Die Gewerkschaft Verdi fordert in einer Presseerklärung, dass die zukünftige Genossenschaft tarifgebunden bleibt. Eine Genossenschaft dürfe keine Billiglösung sein. Verdi verweist auf Zeitungen, die bereits seit vielen Jahren von Genossenschaften herausgegeben werden. »Das kann klappen, wenn die Finanzen stimmen.« Die neu zu gründende Unternehmensstruktur »muss sich selbst tragen können, und der Weg dahin muss solidarisch, sozial und kooperativ ablaufen«, heißt es bei Verdi. Betriebsbedingte Kündigungen werden abgelehnt.

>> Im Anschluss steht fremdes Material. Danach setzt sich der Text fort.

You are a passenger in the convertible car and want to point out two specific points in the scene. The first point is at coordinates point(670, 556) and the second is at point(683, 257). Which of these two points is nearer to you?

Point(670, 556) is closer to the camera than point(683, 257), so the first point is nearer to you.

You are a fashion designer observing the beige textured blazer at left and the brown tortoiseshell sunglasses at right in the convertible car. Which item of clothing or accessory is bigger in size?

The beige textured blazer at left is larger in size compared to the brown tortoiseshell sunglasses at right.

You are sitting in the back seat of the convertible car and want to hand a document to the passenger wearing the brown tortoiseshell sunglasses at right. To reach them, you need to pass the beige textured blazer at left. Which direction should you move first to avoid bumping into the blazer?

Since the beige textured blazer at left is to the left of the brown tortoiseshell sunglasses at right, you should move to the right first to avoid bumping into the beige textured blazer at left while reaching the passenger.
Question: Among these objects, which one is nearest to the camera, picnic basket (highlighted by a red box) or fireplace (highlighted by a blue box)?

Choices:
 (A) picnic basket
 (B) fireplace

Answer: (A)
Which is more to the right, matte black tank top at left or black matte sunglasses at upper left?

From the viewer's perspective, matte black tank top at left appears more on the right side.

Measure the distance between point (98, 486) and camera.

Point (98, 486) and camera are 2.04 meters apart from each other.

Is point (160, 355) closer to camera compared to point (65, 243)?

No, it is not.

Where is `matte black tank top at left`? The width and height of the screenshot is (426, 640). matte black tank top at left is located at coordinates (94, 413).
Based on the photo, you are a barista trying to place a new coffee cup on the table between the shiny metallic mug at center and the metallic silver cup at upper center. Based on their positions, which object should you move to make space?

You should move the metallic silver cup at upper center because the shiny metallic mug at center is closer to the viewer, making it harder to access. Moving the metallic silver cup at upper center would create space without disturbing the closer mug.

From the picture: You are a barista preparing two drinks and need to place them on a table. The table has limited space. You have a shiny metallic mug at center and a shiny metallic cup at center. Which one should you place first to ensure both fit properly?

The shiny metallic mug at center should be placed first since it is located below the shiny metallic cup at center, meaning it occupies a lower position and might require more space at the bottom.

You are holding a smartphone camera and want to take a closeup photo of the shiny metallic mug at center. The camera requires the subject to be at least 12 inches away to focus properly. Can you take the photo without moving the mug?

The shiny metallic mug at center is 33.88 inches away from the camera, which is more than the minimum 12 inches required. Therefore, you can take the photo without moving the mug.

Ausdrücklich appelliert Verdi an die Verantwortung der Linkspartei als Miteigentümer. Mit großer Sorge betrachte man »die bis dato fehlende Kommunikation auf Seiten der Partei Die Linke gegenüber den Arbeitnehmervertretungen«. Die Linke müsse sich offen und transparent verhalten. Der Linke-Bundesschatzmeister Harald Wolf sagte der Nachrichtenagentur EPD, die Entscheidung für oder gegen eine Genossenschaft werde gemeinsam mit der nd-Belegschaft diskutiert. Der »Zeit« sagte er, die Interessen der Beschäftigten seien »ein zentrales Thema«. Wenn sich die Eigentümerstruktur der Zeitung verändere, bedeute das nicht die Auflösung des »nd«. »Wir sehen uns da in der Verantwortung.« Für eine künftige Genossenschaft müsse es eine finanzielle Starthilfe von den bisherigen Gesellschaftern geben, so Wolf.

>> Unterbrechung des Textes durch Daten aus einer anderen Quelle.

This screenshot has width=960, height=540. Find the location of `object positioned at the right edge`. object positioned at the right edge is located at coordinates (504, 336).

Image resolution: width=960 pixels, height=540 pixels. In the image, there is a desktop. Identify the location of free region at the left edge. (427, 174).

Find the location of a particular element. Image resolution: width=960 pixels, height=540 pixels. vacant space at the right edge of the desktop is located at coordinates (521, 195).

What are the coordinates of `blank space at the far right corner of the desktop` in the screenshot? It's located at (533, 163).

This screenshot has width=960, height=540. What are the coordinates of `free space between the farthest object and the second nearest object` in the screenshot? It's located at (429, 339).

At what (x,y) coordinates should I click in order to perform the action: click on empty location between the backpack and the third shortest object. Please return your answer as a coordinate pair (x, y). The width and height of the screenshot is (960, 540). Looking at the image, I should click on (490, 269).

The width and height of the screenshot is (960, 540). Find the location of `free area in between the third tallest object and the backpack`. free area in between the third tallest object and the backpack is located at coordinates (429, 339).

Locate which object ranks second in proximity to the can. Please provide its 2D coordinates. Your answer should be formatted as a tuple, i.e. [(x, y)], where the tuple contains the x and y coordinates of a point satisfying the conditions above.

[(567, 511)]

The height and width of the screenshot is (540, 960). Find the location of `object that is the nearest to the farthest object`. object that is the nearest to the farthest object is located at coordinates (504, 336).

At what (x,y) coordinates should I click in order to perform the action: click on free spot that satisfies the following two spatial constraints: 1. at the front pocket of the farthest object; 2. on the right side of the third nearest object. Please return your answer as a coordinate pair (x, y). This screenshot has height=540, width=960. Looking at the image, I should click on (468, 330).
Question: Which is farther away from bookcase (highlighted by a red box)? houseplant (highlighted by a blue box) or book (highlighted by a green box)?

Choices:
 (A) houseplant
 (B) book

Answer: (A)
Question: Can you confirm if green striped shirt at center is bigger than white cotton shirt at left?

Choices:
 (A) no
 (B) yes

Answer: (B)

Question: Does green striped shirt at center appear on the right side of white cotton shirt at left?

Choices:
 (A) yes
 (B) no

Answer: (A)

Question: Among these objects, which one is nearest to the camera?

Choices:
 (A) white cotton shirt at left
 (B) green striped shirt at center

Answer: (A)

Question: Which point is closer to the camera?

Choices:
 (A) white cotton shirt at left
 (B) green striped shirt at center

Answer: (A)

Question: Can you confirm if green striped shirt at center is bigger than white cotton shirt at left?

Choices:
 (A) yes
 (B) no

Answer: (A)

Nach Ansicht des nd-Geschäftsführers Matthias Schindler ist die Gründung einer Genossenschaft »ein weiterer zwingender Schritt zu einer modernen, zukunftsfähigen linken Tageszeitung in adäquater Rechtsform«. Schindler erinnert an den Modernisierungsprozess der letzten Jahre in Redaktions- und Blattstruktur und bei der Entwicklung der digitalen Formate. Dieser Prozess sei nicht abgeschlossen, sondern müsse fortgesetzt werden.

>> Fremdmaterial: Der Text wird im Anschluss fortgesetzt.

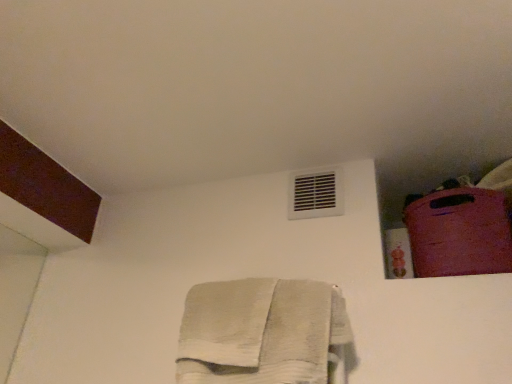 Question: From a real-world perspective, is white plastic air conditioning at upper center positioned above or below white cotton towel at center?

Choices:
 (A) above
 (B) below

Answer: (A)

Question: Is white plastic air conditioning at upper center taller or shorter than white cotton towel at center?

Choices:
 (A) tall
 (B) short

Answer: (B)

Question: Considering the real-world distances, which object is closest to the white cotton towel at center?

Choices:
 (A) white plastic air conditioning at upper center
 (B) rubberized pink suitcase at upper right

Answer: (A)

Question: Which object is positioned farthest from the rubberized pink suitcase at upper right?

Choices:
 (A) white cotton towel at center
 (B) white plastic air conditioning at upper center

Answer: (A) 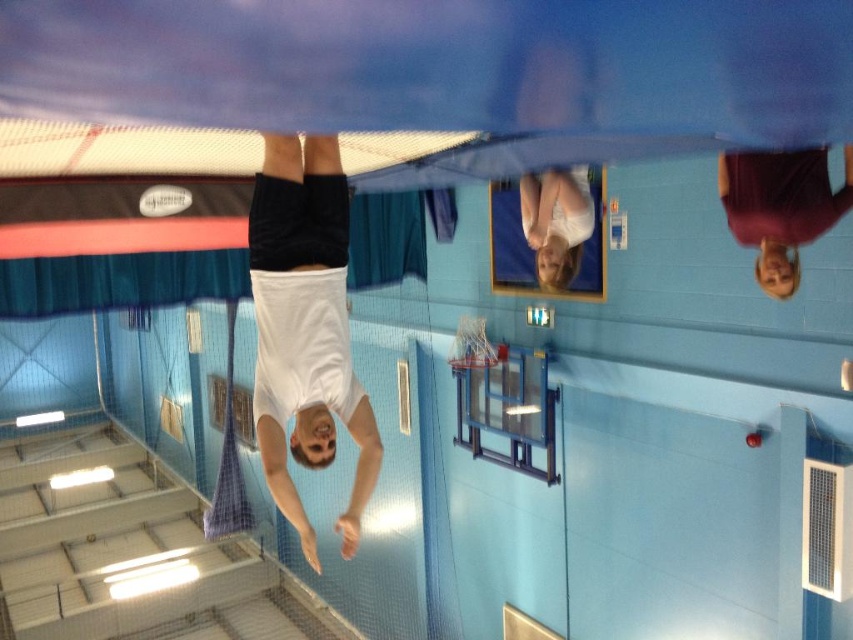 Question: Which of the following is the farthest from the observer?

Choices:
 (A) maroon fabric shirt at upper right
 (B) white fabric at upper center
 (C) white matte shirt at center

Answer: (B)

Question: Can you confirm if white matte shirt at center is wider than maroon fabric shirt at upper right?

Choices:
 (A) no
 (B) yes

Answer: (A)

Question: Which object is farther from the camera taking this photo?

Choices:
 (A) white matte shirt at center
 (B) maroon fabric shirt at upper right
 (C) white fabric at upper center

Answer: (C)

Question: Which object appears farthest from the camera in this image?

Choices:
 (A) white matte shirt at center
 (B) maroon fabric shirt at upper right

Answer: (B)

Question: Considering the relative positions of white matte shirt at center and white fabric at upper center in the image provided, where is white matte shirt at center located with respect to white fabric at upper center?

Choices:
 (A) below
 (B) above

Answer: (A)

Question: In this image, where is white matte shirt at center located relative to maroon fabric shirt at upper right?

Choices:
 (A) right
 (B) left

Answer: (B)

Obwohl die PDS sich 1990 »klar und dauerhaft« aus jeder redaktionellen Einflussnahme beim vormaligen SED-Zentralorgan zurückgezogen habe, bestehe ein Widerspruch zwischen dem Selbstverständnis der redaktionellen Unabhängigkeit in der nd-Belegschaft und »einer gleichzeitigen gesellschaftsrechtlichen Bindung an eine Partei«. Insofern sei es mehr als 30 Jahre nach der Wende in der DDR eine Konsequenz von 1989/90, die Unabhängigkeit »endlich auch gesellschaftsrechtlich zu vollziehen«.
Über den Beschluss, eine nd-Genossenschaft zu gründen, wird in den nächsten Wochen weiter intensiv diskutiert. Wir werden über den Fortgang dieser Debatten zur Zukunft des »nd« informieren.